At the September 2017 meeting of the Federal Open Market Committee (FOMC), the Fed indicated its long-term goal for the federal funds rate and its near-term goal for shrinking the size of its balance sheet. In my judgment, the Fed's plan is too little, too late. I also believe the Fed's underlying goal is to increase inflation above its 2 percent target and that such a policy is wrong.
I think the Fed should have begun raising interest rates and reducing its balance sheet back in 2013 or 2014. I think the current goal of raising the federal funds rate from 1.4 percent now to 2.1 percent at the end of 2018 (when it would be a 0.1 percent real rate using the Fed's median inflation forecast) is just too slow and will continue to encourage a dangerous bidding up of asset prices.
In this article, I will begin by discussing the Fed's shift to the easy money policy. I will then turn to the adverse side effects of the quantitative easing (QE) policy, particularly the increases in asset prices that create a risk of financial instability. The next section considers the reasons that the FOMC members have continued to pursue the policy of excessively easy money. There is a brief concluding section.

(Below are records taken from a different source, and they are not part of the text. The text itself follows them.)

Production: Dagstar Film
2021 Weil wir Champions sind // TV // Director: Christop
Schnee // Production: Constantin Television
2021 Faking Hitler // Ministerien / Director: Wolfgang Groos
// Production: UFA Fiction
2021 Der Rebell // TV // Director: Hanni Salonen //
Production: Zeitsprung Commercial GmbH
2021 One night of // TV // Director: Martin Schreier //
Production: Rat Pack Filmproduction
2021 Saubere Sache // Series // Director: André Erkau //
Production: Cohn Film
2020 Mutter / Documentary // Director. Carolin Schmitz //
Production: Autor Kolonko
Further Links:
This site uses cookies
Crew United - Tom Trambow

The Shift to Quantitative Easing
As we all know, Ben Bernanke introduced quantitative easing as a way to stimulate economic activity at a time when the unemployment rate was very high and the recovery was very slow. Conventional monetary policy had failed to stimulate the economy even after the federal funds interest rate was cut to zero in 2008. The fiscal stimulus legislation enacted in 2009 also (ailed to raise real GDP growth because it was so badly designed.
Bernanke explained that a Fed policy of buying long-term bonds and promising to keep the federal funds rate low for a long time would cause a significant decline in long-term interest rates. That would raise the price of equities and of homes. The resulting increase in household wealth would then lead to increased consumer spending and therefore to faster GDP growth.

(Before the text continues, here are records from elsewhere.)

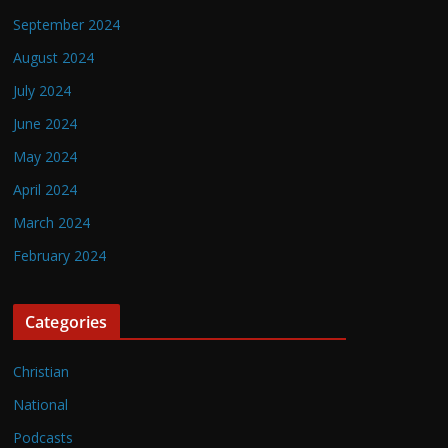
September 2024
August 2024
July 2024
June 2024
May 2024
April 2024
March 2024
February 2024
Categories
Christian
National
Podcasts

Bernanke explained that this would be reinforced by what he called the "asset substitution effect" in which the reduced availability of bonds in which to invest would cause households to shift their portfolios to equities.
Not everyone was convinced by Bernanke's analysis. Why would investors buy equities that were made artificially high since they would know that those share prices would eventually decline? And how important could the asset substitution effect be when the household sector's holding of Treasury bonds was less than 10 percent of its investment in equities?
Moreover, the federal government deficits were pouring substantially more bonds into the market than the Fed was buying. The Fed's balance sheet grew by less than $2.5 trillion between the beginning of the large-scale asset purchase (LSAP) program and the end of 2011 while the government debt had grown nearly twice that amount.
The skeptics were initially correct. The value of equities owned by the household sector increased by less than 20 percent between 2009 and 2011. The unemployment rate continued to increase until October 2009 when it...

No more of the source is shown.